Exercise description =>
Given the entries below, would you transcribe exactly the lines starting at the one with "ideas, material choices, and your overall" and ending at the one with "th call center", both kept, pictures omitted, nothing extra?

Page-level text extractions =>
^^^^^^^^
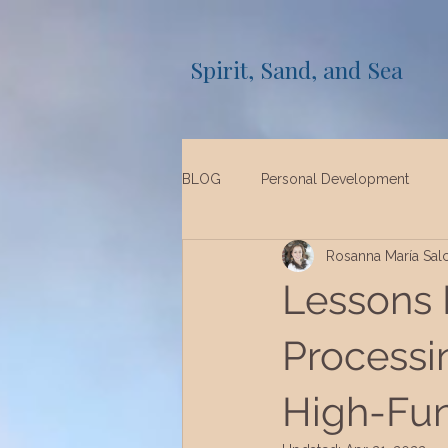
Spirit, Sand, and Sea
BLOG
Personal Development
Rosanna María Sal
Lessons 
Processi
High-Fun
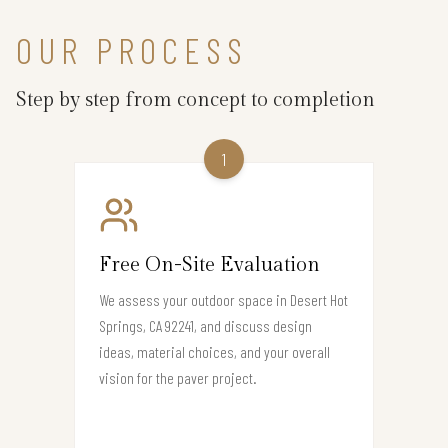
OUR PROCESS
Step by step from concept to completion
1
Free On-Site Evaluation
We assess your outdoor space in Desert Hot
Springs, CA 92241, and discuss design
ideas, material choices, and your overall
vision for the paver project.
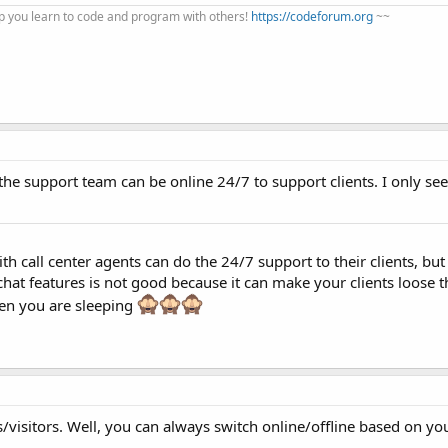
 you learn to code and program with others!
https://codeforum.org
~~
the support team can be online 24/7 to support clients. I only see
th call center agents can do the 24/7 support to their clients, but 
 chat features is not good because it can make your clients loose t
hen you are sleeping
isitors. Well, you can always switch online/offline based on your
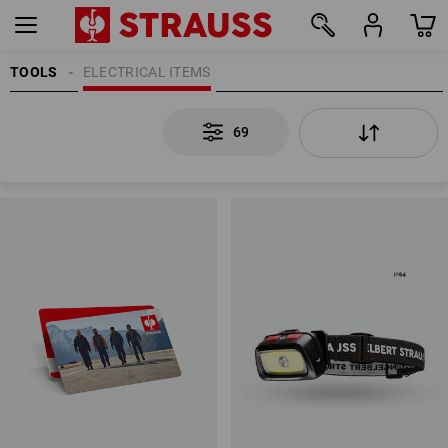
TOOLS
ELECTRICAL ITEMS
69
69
^^^^^^^^
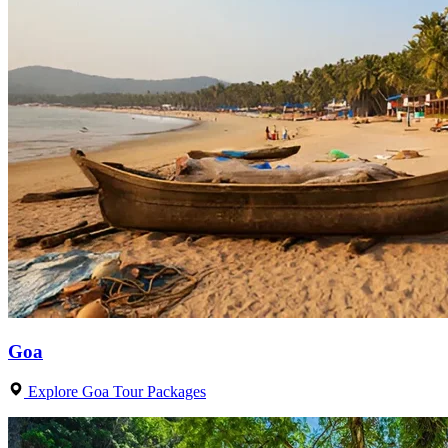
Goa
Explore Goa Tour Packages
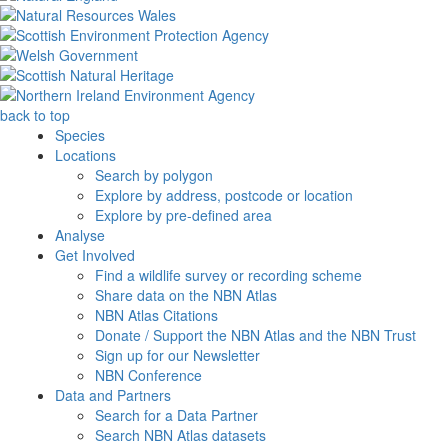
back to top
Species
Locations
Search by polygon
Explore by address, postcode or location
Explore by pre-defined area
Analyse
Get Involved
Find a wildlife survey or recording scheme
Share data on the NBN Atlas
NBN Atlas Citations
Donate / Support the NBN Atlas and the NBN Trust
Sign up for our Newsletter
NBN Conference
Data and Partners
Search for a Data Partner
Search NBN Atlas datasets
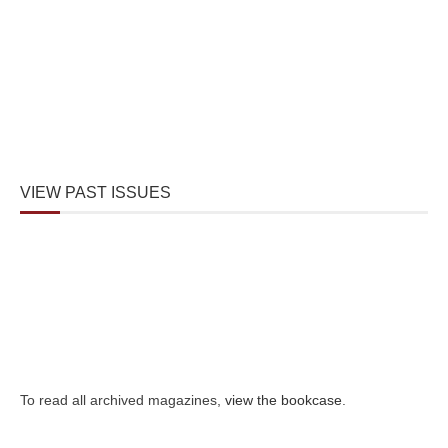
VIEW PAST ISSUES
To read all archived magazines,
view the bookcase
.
^^^^^^^^
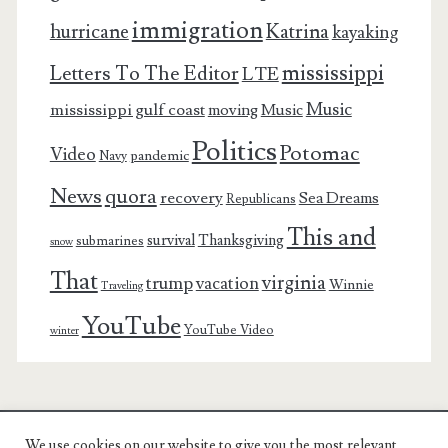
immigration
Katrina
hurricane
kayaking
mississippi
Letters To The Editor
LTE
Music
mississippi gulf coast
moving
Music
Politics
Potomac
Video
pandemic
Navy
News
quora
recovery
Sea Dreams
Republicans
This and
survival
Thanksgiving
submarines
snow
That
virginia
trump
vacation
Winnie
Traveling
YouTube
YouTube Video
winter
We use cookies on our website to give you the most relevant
^^^^^^^^
Task result =>
ideas, material choices, and your overall
vision for the paver project.
 you learn to code and program with others!
https://codeforum.org
~~
the support team can be online 24/7 to support clients. I only see
th call center agents can do the 24/7 support to their clients, but 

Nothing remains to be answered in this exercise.